Question

我有一个Cython模块：

#!python
#cython: language_level=3, boundscheck=False, nonecheck=False

import numpy as np
cimport numpy as np

def portfolio_s2( double[:,:] cv, double[:] weights ):    
    """ Calculate portfolio variance"""
    cdef double s0
    cdef double s1
    cdef double s2
    s0 = 0.0
    for i in range( weights.shape[0] ):
        s0 += weights[i]*weights[i]*cv[i,i]

    s1 = 0.0
    for i in range( weights.shape[0]-1 ):
        s2 = 0.0
        for j in range( i+1, weights.shape[0] ):
            s2 += weights[j]*cv[i,j]
        s1+= weights[i]*s2
    return s0+2.0*s1

我在Numba中有相同的功能：

@nb.jit( nopython=True )
def portfolio_s2( cv, weights ):
    """ Calculate portfolio variance using numba """
    s0 = 0.0
    for i in range( weights.shape[0] ):
        s0 += weights[i]*weights[i]*cv[i,i]

    s1 = 0.0
    for i in range( weights.shape[0]-1 ):
        s2 = 0.0
        for j in range( i+1, weights.shape[0] ):
            s2 += weights[j]*cv[i,j]
        s1+= weights[i]*s2
    return s0+2.0*s1

对于大小为10的协方差矩阵，Numba版本比Cython快20倍。我认为这是由于我在Cython中做错了，但我是Cython的新手并且不知道该怎么做。

使用Cel的优化......

我编写了一个脚本来测试Cel的代码与Numba版本：

    sizes = [ 2, 3, 4, 6, 8, 12, 16, 32, 48, 64, 96, 128, 196, 256 ]
    cython_timings = []
    numba_timings = []
    for size in sizes:
        X = np.random.randn(100,size)
        cv = np.cov( X, rowvar=0 )
        w  = np.ones( cv.shape[0] )

        num_tests=10

        pm.portfolio_s2( cv, w )
        with Timer( 'Cython' ) as cython_timer:
            for _ in range( num_tests ):
                s2_cython = pm.portfolio_s2_opt( cv, w )
        cython_timings.append( cython_timer.interval )

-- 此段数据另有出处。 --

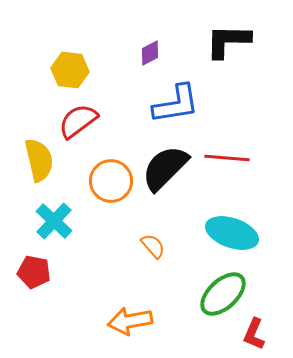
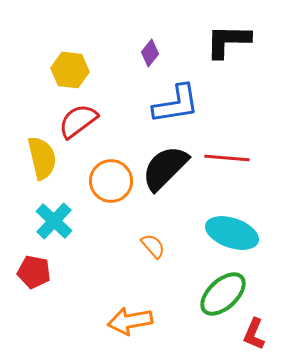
purple diamond: rotated 24 degrees counterclockwise
yellow semicircle: moved 3 px right, 2 px up
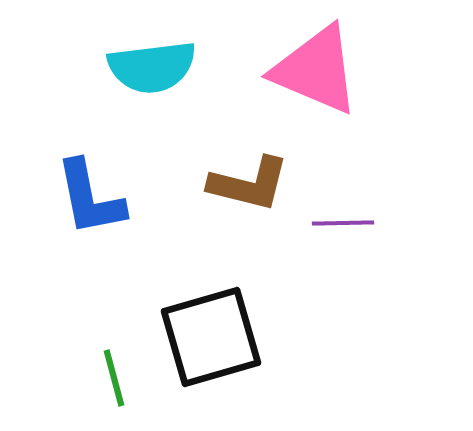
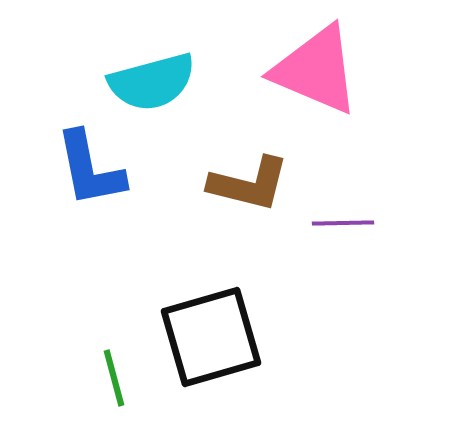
cyan semicircle: moved 15 px down; rotated 8 degrees counterclockwise
blue L-shape: moved 29 px up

        helpers.portfolio_s2( cv, w )
        with Timer( 'Numba' ) as numba_timer:
            for _ in range( num_tests ):
                s2_numba = helpers.portfolio_s2( cv, w )
        numba_timings.append( numba_timer.interval )

    plt.plot( sizes, cython_timings, label='Cython' )
    plt.plot( sizes, numba_timings, label='Numba' )
    plt.title( 'Execution Time By Covariance Size' )
    plt.legend()
    plt.show()

结果图表如下所示：

enter image description here

该图表显示，对于小协方差矩阵，Numba表现更好。但随着协方差矩阵大小的增加，Cython可以更好地扩展，最终可以大幅提升。

是否存在某种函数调用开销导致Cython对小型矩阵的性能如此差？我对此代码的用例将涉及计算许多小协方差矩阵的协方差。所以我需要更好的小矩阵性能而不是大型。

Answer 1

使用Cython时最重要的是确保所有内容都是静态输入的。

在您的示例中，未键入循环变量i和j。声明cdef size_t i, j已经为您带来了巨大的加速。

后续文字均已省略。